++++ Data for this task ++++

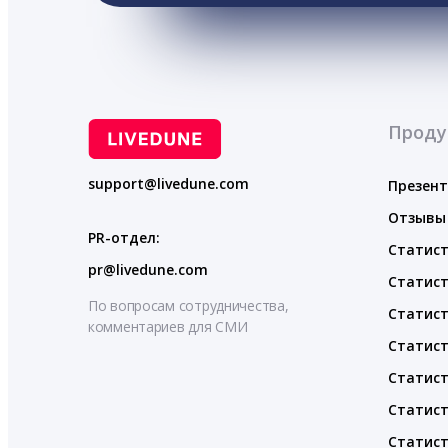
Проду
support@livedune.com
Презен
Отзывы
PR-отдел:
Статист
pr@livedune.com
Статист
По вопросам сотрудничества,
Статист
комментариев для СМИ
Статист
Статист
Статист
Статист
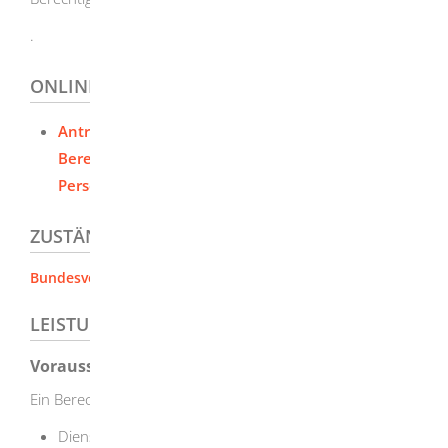
.
ONLINEANTRAG UND FORMULARE
Antrag auf Erteilung eines
Berechtigungszertifikates auf dem
Personalausweisportal
ZUSTÄNDIGE STELLE
Bundesverwaltungsamt
LEISTUNGSDETAILS
Voraussetzungen
Ein Berechtigungszertifikat beantragen können:
Diensteanbieter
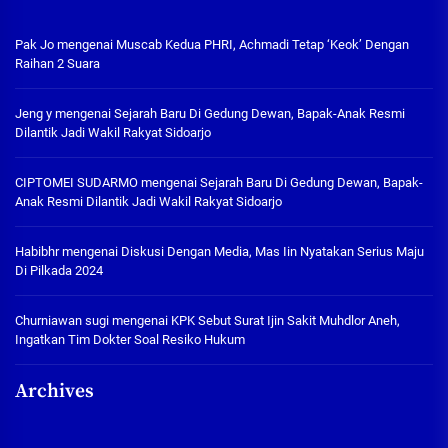
Pak Jo
mengenai
Muscab Kedua PHRI, Achmadi Tetap ‘Keok’ Dengan
Raihan 2 Suara
Jeng y
mengenai
Sejarah Baru Di Gedung Dewan, Bapak-Anak Resmi
Dilantik Jadi Wakil Rakyat Sidoarjo
CIPTOMEI SUDARMO
mengenai
Sejarah Baru Di Gedung Dewan, Bapak-
Anak Resmi Dilantik Jadi Wakil Rakyat Sidoarjo
Habibhr
mengenai
Diskusi Dengan Media, Mas Iin Nyatakan Serius Maju
Di Pilkada 2024
Churniawan sugi
mengenai
KPK Sebut Surat Ijin Sakit Muhdlor Aneh,
Ingatkan Tim Dokter Soal Resiko Hukum
Archives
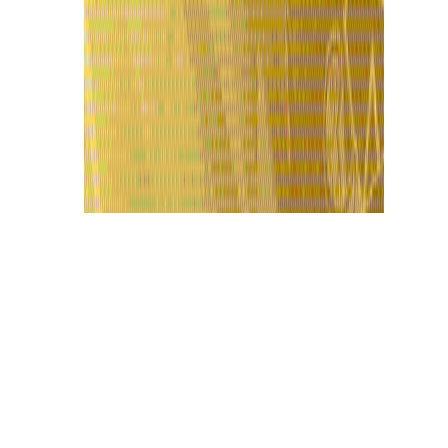
Últimas Notícias
Campeonato de “Farmar Aura” reúne
participantes em disputa inusitada em
Manaus
10 de agosto de 2026
João Gomes surpreende IShowSpeed ao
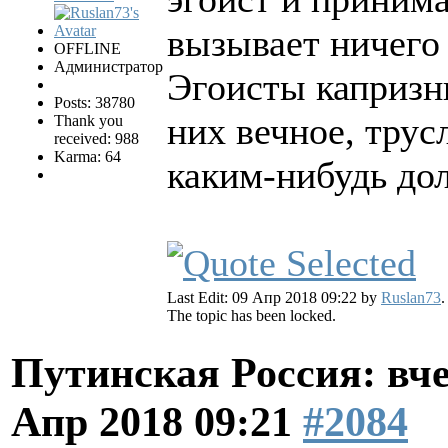
вызывает ничего
OFFLINE
Администратор
Эгоисты капризн
Posts: 38780
них вечное, трус
Thank you
received: 988
Karma: 64
каким-нибудь дол
Last Edit: 09 Апр 2018 09:22 by
Ruslan73
.
The topic has been locked.
Путинская Россия: вчер
Апр 2018 09:21
#2084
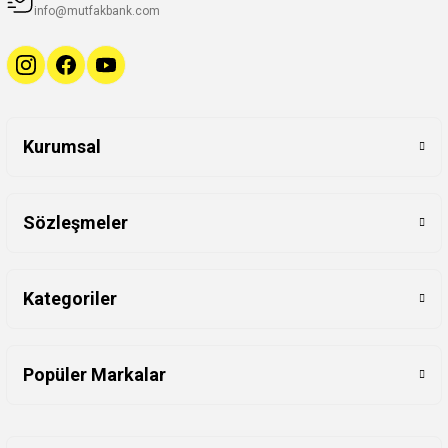
info@mutfakbank.com
Kurumsal
Sözleşmeler
Kategoriler
Popüler Markalar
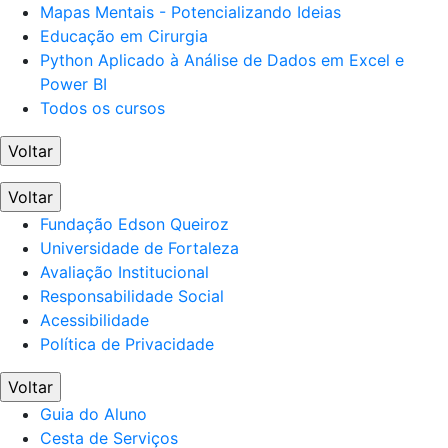
Mapas Mentais - Potencializando Ideias
Educação em Cirurgia
Python Aplicado à Análise de Dados em Excel e
Power BI
Todos os cursos
Voltar
Voltar
Fundação Edson Queiroz
Universidade de Fortaleza
Avaliação Institucional
Responsabilidade Social
Acessibilidade
Política de Privacidade
Voltar
Guia do Aluno
Cesta de Serviços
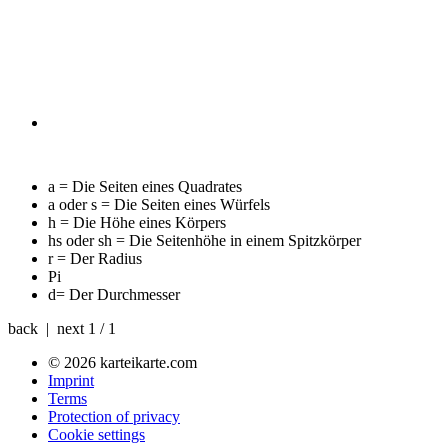
a =
Die Seiten eines Quadrates
a oder s =
Die Seiten eines Würfels
h =
Die Höhe eines Körpers
hs oder sh =
Die Seitenhöhe in einem Spitzkörper
r =
Der Radius
Pi
d=
Der Durchmesser
back | next
1 / 1
© 2026 karteikarte.com
Imprint
Terms
Protection of privacy
Cookie settings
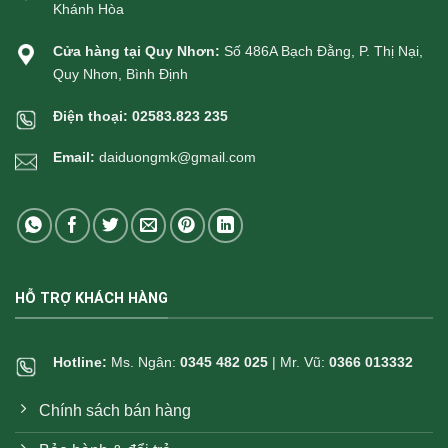
Khánh Hòa
Cửa hàng tại Quy Nhơn:
Số 486A Bạch Đằng, P. Thị Nại,
Quy Nhơn, Bình Định
Điện thoại:
02583.823 235
Email:
daiduongmk@gmail.com
HỖ TRỢ KHÁCH HÀNG
Hotline:
Ms. Ngân:
0345 482 025
| Mr. Vũ:
0366 013332
Chính sách bán hàng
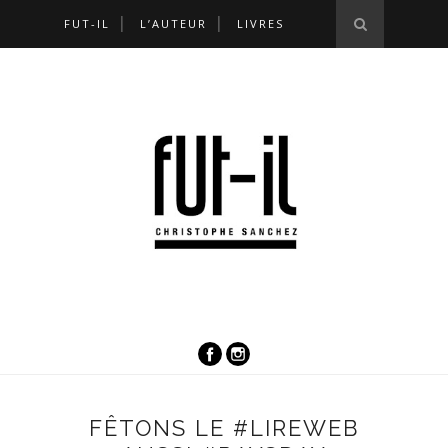
FUT-IL
L’AUTEUR
LIVRES
FÊTONS LE #LIREWEB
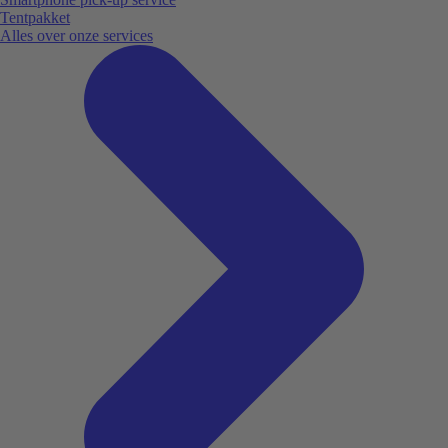
Tentpakket
Alles over onze services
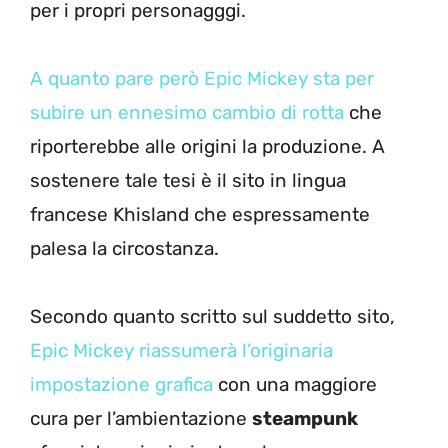
per i propri personagggi.
A quanto pare però Epic Mickey sta per
subire un ennesimo cambio di rotta
che
riporterebbe alle origini la produzione. A
sostenere tale tesi è il sito in lingua
francese Khisland che espressamente
palesa la circostanza.
Secondo quanto scritto sul suddetto sito,
Epic Mickey riassumerà l’originaria
impostazione grafica
con una maggiore
cura per l’ambientazione
steampunk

++++

**Brief**
Report each line in the data above that holds the word "Bapak" by copying it.

**Result of this task**
Sejarah Baru Di Gedung Dewan, Bapak-Anak Resmi
Sejarah Baru Di Gedung Dewan, Bapak-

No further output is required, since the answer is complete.